US Attorney’s Office Seizes Billions of Bitcoins Associated With Silk Road
According to a report released on Monday by the Department of Justice (DOJ), the dark web marketplace Silk Road was connected to more than $3.36 billion worth of Bitcoin. Following James Zhong’s Friday guilty plea to one count of wire fraud, who was in charge of receiving the 50,676 Bitcoin in September 2012, the US Attorney’s Office made the disclosure. One Bitcoin was valued at about $10 ten years ago.
The only larger Bitcoin seizure in DOJ history, which ranks second, was the recovery of 94,000 stolen coins during the 2016 Bitfinex attack. Those coins were valued at around $3.6 billion when they were recovered. The maximum sentence for Zhong’s alleged offense is 20 years in jail.
“For almost ten years, the whereabouts of this massive chunk of missing Bitcoin had ballooned into an over $3.3 billion mystery,” stated U.S. Attorney for the Southern District of New York Damian Williams. The lawyer said that law enforcement discovered the funds by employing “cryptocurrency tracing” and “good old-fashioned police work.”
Zhong is accused of using a trading strategy in September 2012 to steal Bitcoin from Silk Road without selling or purchasing any genuine goods from its marketplace. Before its inventor, Ross Ulbricht, was given a life sentence in jail in 2015. At that time, the black market was widely used for trading illegal narcotics and other products. The DOJ alleges that Zhong deceived Silk Road’s withdrawal processing system into releasing 50,000 bitcoin into his several accounts by swiftly initiating over 140 back-to-back transactions while remaining anonymous.

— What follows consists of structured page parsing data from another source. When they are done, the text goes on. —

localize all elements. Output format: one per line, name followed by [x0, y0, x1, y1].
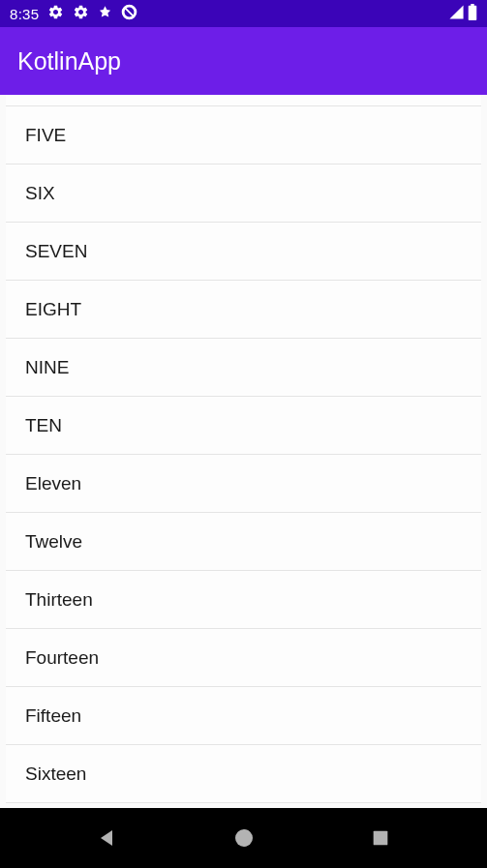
battery-icon: [468, 4, 477, 23]
list-item-label: SEVEN: [25, 241, 87, 262]
app-bar: KotlinApp: [0, 27, 487, 95]
signal-icon: [448, 4, 465, 23]
list-item-label: TEN: [25, 415, 62, 436]
recent-apps-button[interactable]: [367, 824, 394, 852]
list-item-partial: [6, 95, 481, 106]
list-item-label: FIVE: [25, 125, 66, 146]
list-item[interactable]: TEN: [6, 397, 481, 455]
list-item-label: Fifteen: [25, 705, 81, 727]
list-item[interactable]: EIGHT: [6, 281, 481, 339]
list-item[interactable]: Thirteen: [6, 571, 481, 629]
list-item-label: SIX: [25, 183, 55, 204]
list-item[interactable]: NINE: [6, 339, 481, 397]
list-item[interactable]: Eleven: [6, 455, 481, 513]
list-container[interactable]: FIVE SIX SEVEN EIGHT NINE TEN Eleven Twe…: [0, 95, 487, 808]
list-item-label: EIGHT: [25, 299, 81, 320]
status-right: [448, 4, 477, 23]
list-item-label: Eleven: [25, 473, 81, 494]
list-item-label: NINE: [25, 357, 69, 378]
back-button[interactable]: [94, 824, 121, 852]
list-item[interactable]: FIVE: [6, 106, 481, 165]
status-time: 8:35: [10, 6, 39, 22]
svg-rect-3: [373, 831, 387, 846]
app-title: KotlinApp: [17, 47, 121, 75]
debug-icon: [98, 5, 112, 22]
list-item-label: Twelve: [25, 531, 82, 553]
list-item[interactable]: Twelve: [6, 513, 481, 571]
status-left: 8:35: [10, 4, 137, 23]
svg-line-1: [126, 8, 135, 16]
status-bar: 8:35: [0, 0, 487, 27]
navigation-bar: [0, 808, 487, 868]
list-item[interactable]: SIX: [6, 165, 481, 223]
list-item-label: Sixteen: [25, 763, 86, 785]
svg-point-2: [235, 829, 253, 847]
list-item[interactable]: Sixteen: [6, 745, 481, 803]
gear-icon-2: [73, 4, 89, 23]
list-item[interactable]: Fourteen: [6, 629, 481, 687]
list-item[interactable]: SEVEN: [6, 223, 481, 281]
home-button[interactable]: [230, 824, 258, 852]
list-item-label: Fourteen: [25, 647, 99, 669]
list-item-label: Thirteen: [25, 589, 93, 611]
gear-icon: [47, 4, 64, 23]
list-item[interactable]: Fifteen: [6, 687, 481, 745]
sync-off-icon: [121, 4, 137, 23]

By hanging onto his previously stolen Bitcoin five years later, Zhong purportedly also acquired an equivalent sum of Bitcoin Cash (BCH), a hard-forked form of Bitcoin intended for increased scalability. According to the DOJ’s statement, he sold that BCH at a foreign cryptocurrency exchange for an additional 3,500 Bitcoin. Even though Bitcoin addresses are essentially anonymous, every transaction is tracked on its widely accessible blockchain. Intelligence services can thus use sophisticated methods to determine the origin of such coins.